Como se vê, Adorno é enfático em sua crítica à indústria cultural. Segundo ele, ela

coisifica o ser humano, transformando-o em "acessório da maquinária". O produto final da

indústria cultural é o próprio consumidor, um ser alienado, anestesiado pelo aparato

comunicacional. Na perspectiva frankfurtiana, "o espectador não deve ter necessidade de

nenhum pensamento próprio, o produto prescreve toda reação" (ADORNO &

HORKHEIMER, 1985, p.128).

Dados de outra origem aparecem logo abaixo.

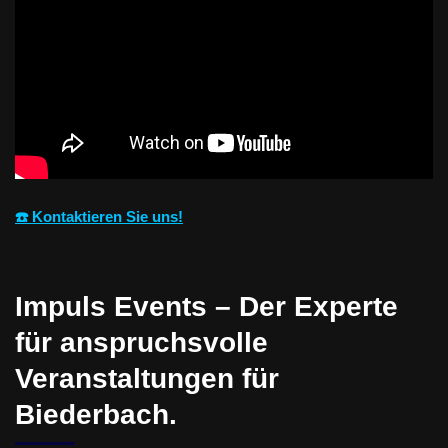
☎️ Kontaktieren Sie uns!
Impuls Events – Der Experte
für anspruchsvolle
Veranstaltungen für
Biederbach.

Na perspectiva da Teoria Crítica o que se tem é um

espectador sem consciência, sem sensibilidade e discernimento, vítima da ação “perversa” da

mídia. Um espectador inapto à estesia.

Nem mesmo nos primeiros estudos de recepção, as chamadas “pesquisas de audiência”,

o receptor saiu de uma condição passiva. O público seguiu sendo tratado como objeto de ação

da mídia, de forma quantitativa e estratificada.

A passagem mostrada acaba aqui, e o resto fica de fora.